National Institute for Mathematical Sciences (NIMS), Yuseong, Daejeon 305-340, Republic of Korea.
BMC Bioinformatics. 2009 Aug 22;10:260. doi: 10.1186/1471-2105-10-260.
Uncovering subtypes of disease from microarray samples has important clinical implications such as survival time and sensitivity of individual patients to specific therapies. Unsupervised clustering methods have been used to classify this type of data. However, most existing methods focus on clusters with compact shapes and do not reflect the geometric complexity of the high dimensional microarray clusters, which limits their performance.

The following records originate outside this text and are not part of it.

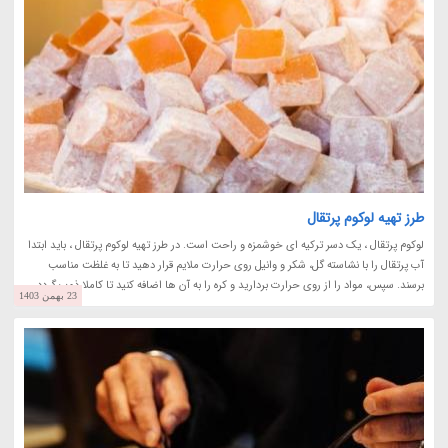
طرز تهیه لوکوم پرتقال
لوکوم پرتقال ، یک دسر ترکیه ای خوشمزه و راحت است. در طرز تهیه لوکوم پرتقال ، باید ابتدا
آب پرتقال را با نشاسته گل، شکر و وانیل روی حرارت ملایم قرار دهید تا به غلظت مناسب
برسند. سپس، مواد را از روی حرارت بردارید و کره را به آن ها اضافه کنید تا کاملا ذوب گردد....
23 بهمن 1403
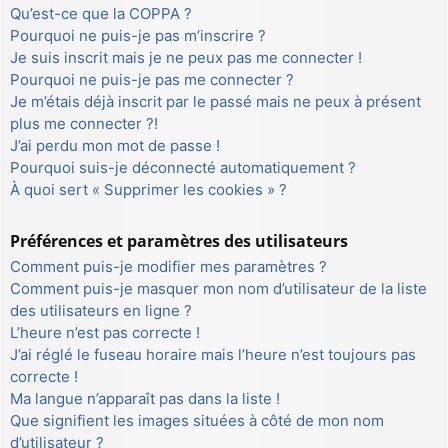
Qu’est-ce que la COPPA ?
Pourquoi ne puis-je pas m’inscrire ?
Je suis inscrit mais je ne peux pas me connecter !
Pourquoi ne puis-je pas me connecter ?
Je m’étais déjà inscrit par le passé mais ne peux à présent
plus me connecter ?!
J’ai perdu mon mot de passe !
Pourquoi suis-je déconnecté automatiquement ?
À quoi sert « Supprimer les cookies » ?
Préférences et paramètres des utilisateurs
Comment puis-je modifier mes paramètres ?
Comment puis-je masquer mon nom d’utilisateur de la liste
des utilisateurs en ligne ?
L’heure n’est pas correcte !
J’ai réglé le fuseau horaire mais l’heure n’est toujours pas
correcte !
Ma langue n’apparaît pas dans la liste !
Que signifient les images situées à côté de mon nom
d’utilisateur ?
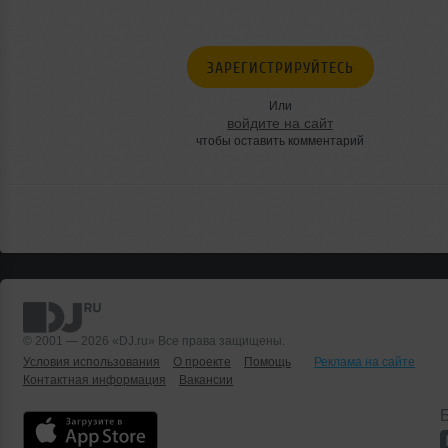
ЗАРЕГИСТРИРУЙТЕСЬ
Или
войдите на сайт
чтобы оставить комментарий
© 2001 — 2026 «DJ.ru» Все права защищены.
Условия использования
О проекте
Помощь
Реклама на сайте
Контактная информация
Вакансии
Б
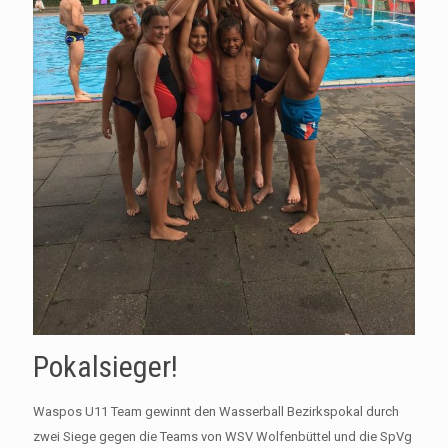
Pokalsieger!
Waspos U11 Team gewinnt den Wasserball Bezirkspokal durch
zwei Siege gegen die Teams von WSV Wolfenbüttel und die SpVg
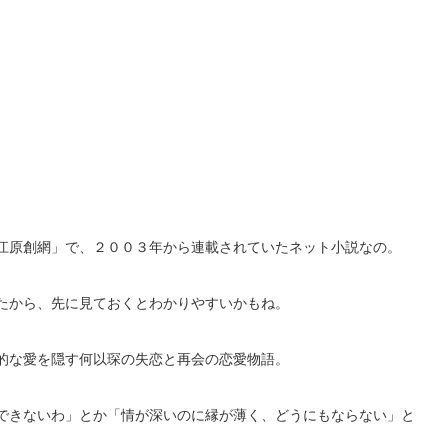
江原創網」で、２００３年から連載されていたネット小説なの。
たから、先に見ておくとわかりやすいかもね。
的な愛を隠す何以琛の失恋と再会の恋愛物語。
できないわ」とか「情が深いのに縁が薄く、どうにもならない」と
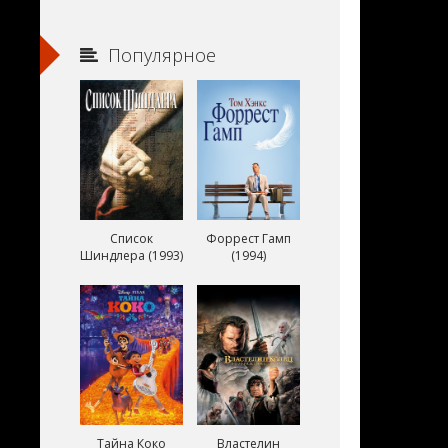
Популярное
Список
Форрест Гамп
Шиндлера (1993)
(1994)
Тайна Коко
Властелин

We present a cluster-number-based ensemble clustering algorithm, called MULTI-K, for microarray sample classification, which demonstrates remarkable accuracy. The method amalgamates multiple k-means runs by varying the number of clusters and identifies clusters that manifest the most robust co-memberships of elements. In addition to the original algorithm, we newly devised the entropy-plot to control the separation of singletons or small clusters. MULTI-K, unlike the simple k-means or other widely used methods, was able to capture clusters with complex and high-dimensional structures accurately. MULTI-K outperformed other methods including a recently developed ensemble clustering algorithm in tests with five simulated and eight real gene-expression data sets.
The geometric complexity of clusters should be taken into account for accurate classification of microarray data, and ensemble clustering applied to the number of clusters tackles the problem very well. The C++ code and the data sets tested are available from the authors.
从微阵列样本中发现疾病亚型具有重要的临床意义,例如患者的生存时间和对特定治疗的敏感性。已使用无监督聚类方法对这类数据进行分类。然而,大多数现有方法侧重于形状紧凑的聚类,而不能反映高维微阵列聚类的几何复杂性,这限制了它们的性能。
我们提出了一种基于聚类数的集成聚类算法 MULTI-K,用于微阵列样本分类,该算法具有出色的准确性。该方法通过改变聚类数来合并多个 k-均值运行,并识别出表现出最稳健元素共同成员关系的聚类。除了原始算法,我们还新设计了熵图来控制单例或小聚类的分离。与简单的 k-均值或其他广泛使用的方法不同,MULTI-K 能够准确地捕获具有复杂和高维结构的聚类。MULTI-K 在五个模拟和八个真实基因表达数据集的测试中优于其他方法,包括最近开发的一种集成聚类算法。
为了准确分类微阵列数据,应考虑聚类的几何复杂性,并且应用于聚类数的集成聚类很好地解决了该问题。作者提供了 C++代码和测试数据集。